**EXERCISE BRIEF**
May I have the line containing "di Usia 88 Tahun" and every line after it through the end of the data, repeated exactly and with no other lines?

(Beginning of TASK INPUTS)

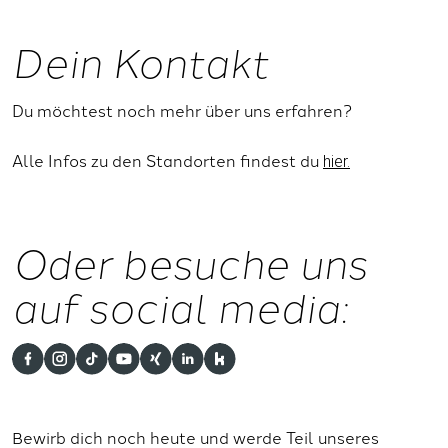
Dein Kontakt
Du möchtest noch mehr über uns erfahren?
Alle Infos zu den Standorten findest du
hier.
Oder besuche uns
auf social media:
Bewirb dich noch heute und werde Teil unseres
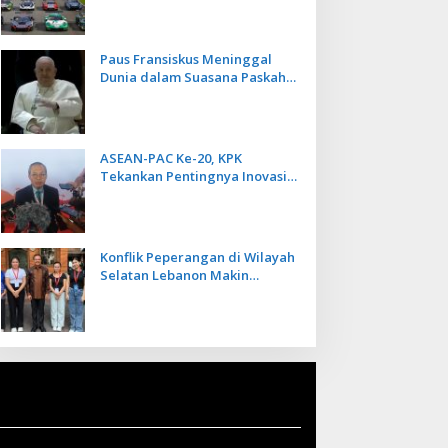
Kecepatan
Paus Fransiskus Meninggal
Dunia dalam Suasana Paskah
di Usia 88 Tahun
ASEAN-PAC Ke-20, KPK
Tekankan Pentingnya Inovasi
Teknologi dalam
Pemberantasan Korupsi
Konflik Peperangan di Wilayah
Selatan Lebanon Makin
Memanas, PMI Asal Bali
Dipulangkan ke Indonesia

(End of TASK INPUTS)

**TASK RESPONSE**
di Usia 88 Tahun
ASEAN-PAC Ke-20, KPK
Tekankan Pentingnya Inovasi
Teknologi dalam
Pemberantasan Korupsi
Konflik Peperangan di Wilayah
Selatan Lebanon Makin
Memanas, PMI Asal Bali
Dipulangkan ke Indonesia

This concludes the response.